Good afternoon, everyone.
I came across this topic while researching various combinations of VPN and DNS solutions for macOS,
I was intrigued by this comment.
Do I understand correctly that when working on a user account without administrator rights, i.e. in Activity Monitor Mullvad VPN is not running as root, then Kill switch ceases to be effective?
At the moment I’m doing my own research on the issue.
Apparently, even when running in a non-admin account, Mullvad VPN has a mullvad-daemon process,
it acts as root and presumably this is what helps Kill Switch work.

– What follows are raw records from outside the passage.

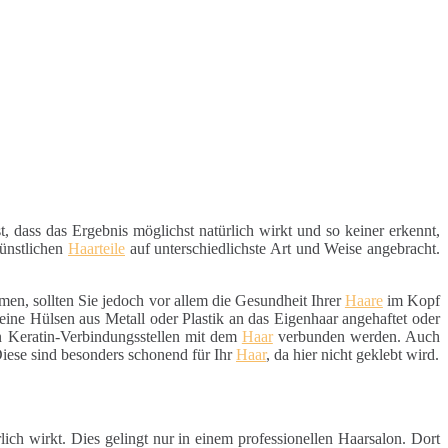
t, dass das Ergebnis möglichst natürlich wirkt und so keiner erkennt,
künstlichen
Haarteile
auf unterschiedlichste Art und Weise angebracht.
n, sollten Sie jedoch vor allem die Gesundheit Ihrer
Haare
im Kopf
eine Hülsen aus Metall oder Plastik an das Eigenhaar angehaftet oder
en Keratin-Verbindungsstellen mit dem
Haar
verbunden werden. Auch
Diese sind besonders schonend für Ihr
Haar
, da hier nicht geklebt wird.
ch wirkt. Dies gelingt nur in einem professionellen Haarsalon. Dort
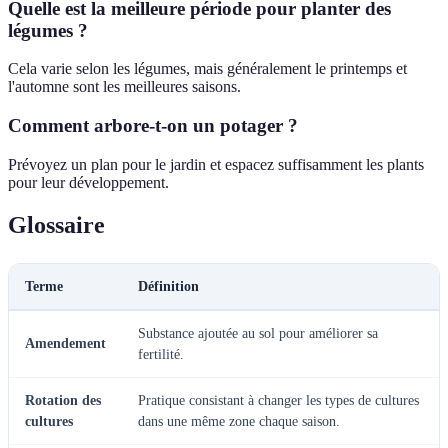
Quelle est la meilleure période pour planter des
légumes ?
Cela varie selon les légumes, mais généralement le printemps et
l'automne sont les meilleures saisons.
Comment arbore-t-on un potager ?
Prévoyez un plan pour le jardin et espacez suffisamment les plants
pour leur développement.
Glossaire
Terme
Définition
Substance ajoutée au sol pour améliorer sa
Amendement
fertilité.
Rotation des
Pratique consistant à changer les types de cultures
cultures
dans une même zone chaque saison.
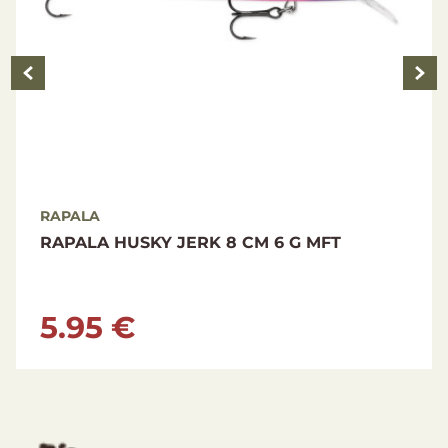
RAPALA
RAPALA HUSKY JERK 8 CM 6 G MFT
5.95 €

Off Topic about term DAEMON
The term was coined by the programmers at MIT’s Project MAC. According to Fernando J. Corbató, who worked on Project MAC in 1963, his team was the first to use the term daemon, inspired by Maxwell’s demon, an imaginary agent in physics and thermodynamics that helped to sort molecules, stating, “We fancifully began to use the word daemon to describe background processes that worked tirelessly to perform system chores”.[2]Unix systems inherited this terminology. Maxwell’s demon is consistent with Greek mythology’s interpretation of a daemon as a supernatural being working in the background.
In the general sense, daemon is an older form of the word “demon”, from the Greek δαίμων. In the Unix System Administration HandbookEvi Nemeth states the following about daemons:[3]
Many people equate the word “daemon” with the word “demon”, implying some kind of satanic connection between UNIX and the underworld. This is an egregious misunderstanding. “Daemon” is actually a much older form of “demon”; daemons have no particular bias towards good or evil, but rather serve to help define a person’s character or personality. The ancient Greeks’ concept of a “personal daemon” was similar to the modern concept of a “guardian angel”—eudaemonia is the state of being helped or protected by a kindly spirit. As a rule, UNIX systems seem to be infested with both daemons and demons.
A further characterization of the mythological symbolism is that a daemon is something that is not visible yet is always present and working its will. In the Theages, attributed to Plato, Socrates describes his own personal daemon to be something like the modern concept of a moral conscience: “The favour of the gods has given me a marvelous gift, which has never left me since my childhood. It is a voice that, when it makes itself heard, deters me from what I am about to do and never urges me on”.[citation needed]
Alternative terms for daemon are service (used in Windows, from Windows NT onwards, and later also in Linux), started task (IBM z/OS),[4] and ghost job (XDS UTS). Sometimes the more general term server or server process is used, particularly for daemons that operate as part of client-server systems.[5]
After the term was adopted for computer use, it was rationalized as a backronym for Disk And Execution MONitor.[6][1]
Daemons that connect to a computer network are examples of network services.